Maßgeblich für einen Tee sind zwei Variablen: das Anbaugebiet und die Verarbeitungsmethode des jeweiligen Teemeisters. "Die unterschiedlichen Tees, die wir heute haben, sind das Ergebnis der Naturräume, in denen sie wachsen", erklärt Gerhard Thamm. "Sie schmecken einem Tee seine Herkunft deutlich an."

Man unterscheidet sechs Teesorten: den grünen, den blauen, den weißen, den roten, den gelben und den schwarzen Tee. Den Unterschied macht der Grad der Oxidation aus - also ob der Zellsaft im Innern des Teeblattes mit Sauerstoff in Kontakt gekommen ist und, gegebenenfalls, wie stark.

Traditionell werden Teeblätter nach der Ernte gewelkt, also zum Trocknen an der Sonne ausgelegt. Dabei verlieren sie Flüssigkeit und werden weich. Dann backt oder röstet der Teemeister die Blätter, typischerweise in einem großen Wok. Je nachdem, wie der Tee geröstet wird, verändert sich sein Aroma: Werden die Blätter beispielsweise nur locker geschwenkt, behalten sie ihre grasigen, fruchtigen Noten. Presst der Teemeister sie hingegen an den Boden des gusseisernen Woks, nehmen sie rauchige Aromen auf. Für ein Kilo echten chinesischen Tees braucht es bis zu 150.000 Blätter.

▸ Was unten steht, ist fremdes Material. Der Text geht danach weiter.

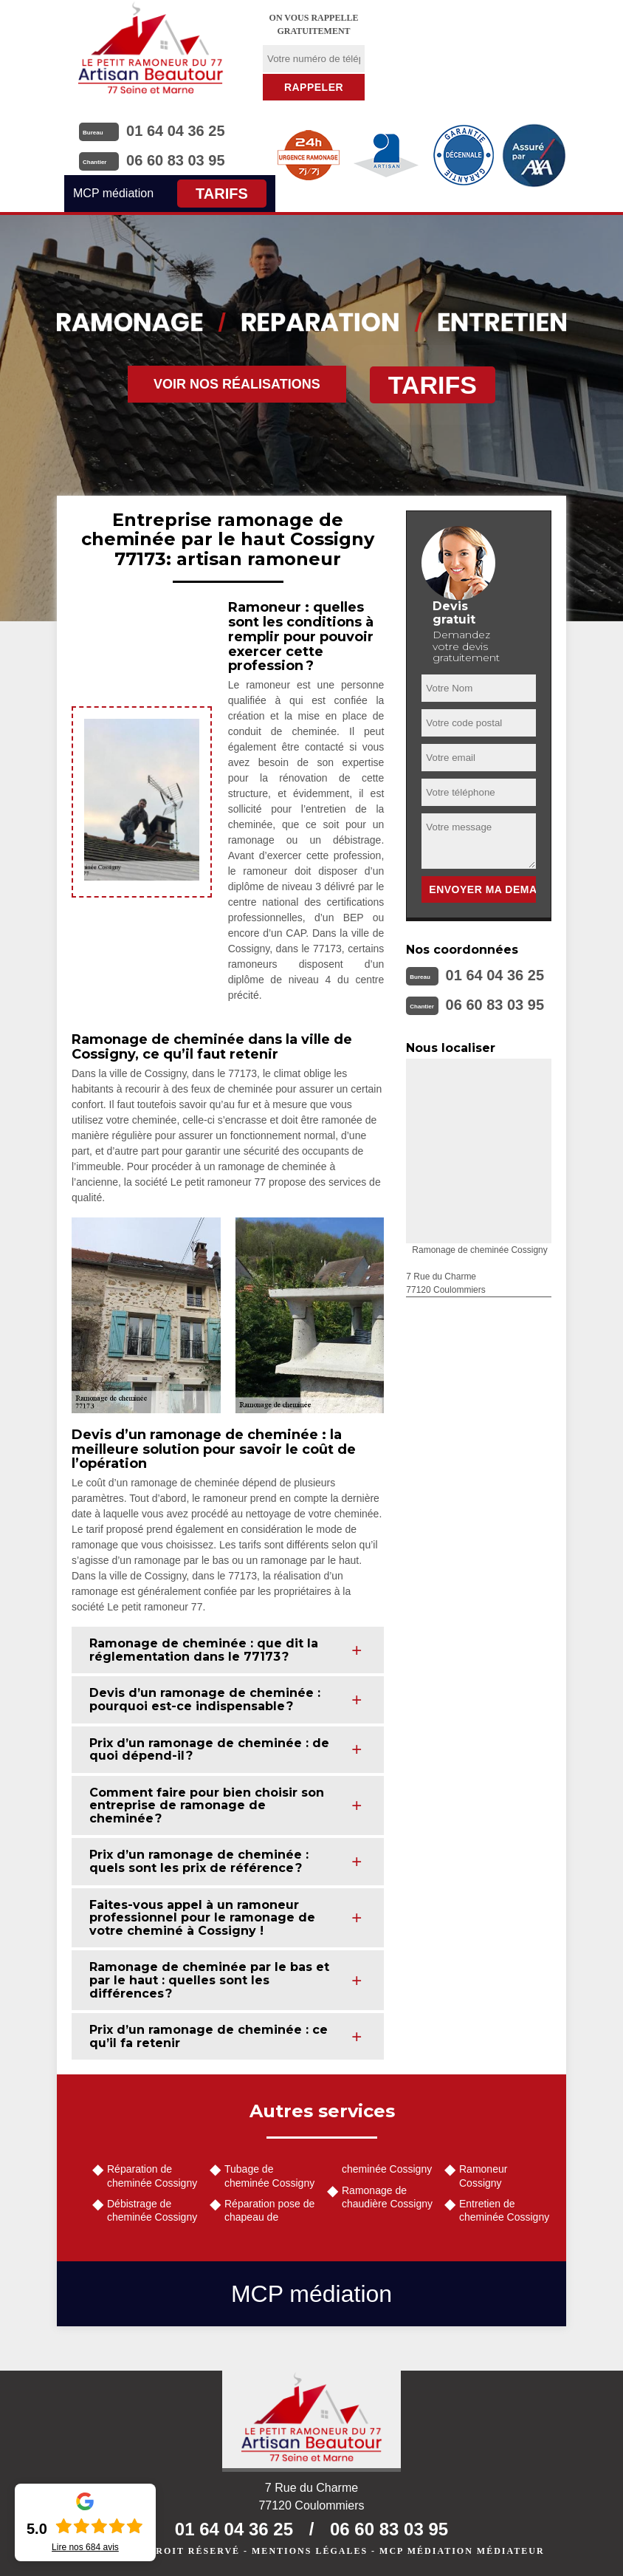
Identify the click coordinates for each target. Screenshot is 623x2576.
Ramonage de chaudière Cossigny (387, 2197)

Tee ist für Gerhard Thamm, den Berufenen, mehr als ein Getränk. Sondern eine Kultur, eine Lebensart, ein Wagnis - und, wer weiß: womöglich auch der Zündfunke zu einer kleinen Revolution.

"Ich hoffe sehr, dass mein Teehaus ein Ort sein kann, an den Menschen sich gerne zurückziehen, wo sie sich entspannen können - und von dem, nach und nach, auch eine geistige Veränderung ausgeht", sagt er. "Die brauchen wir nämlich dringend."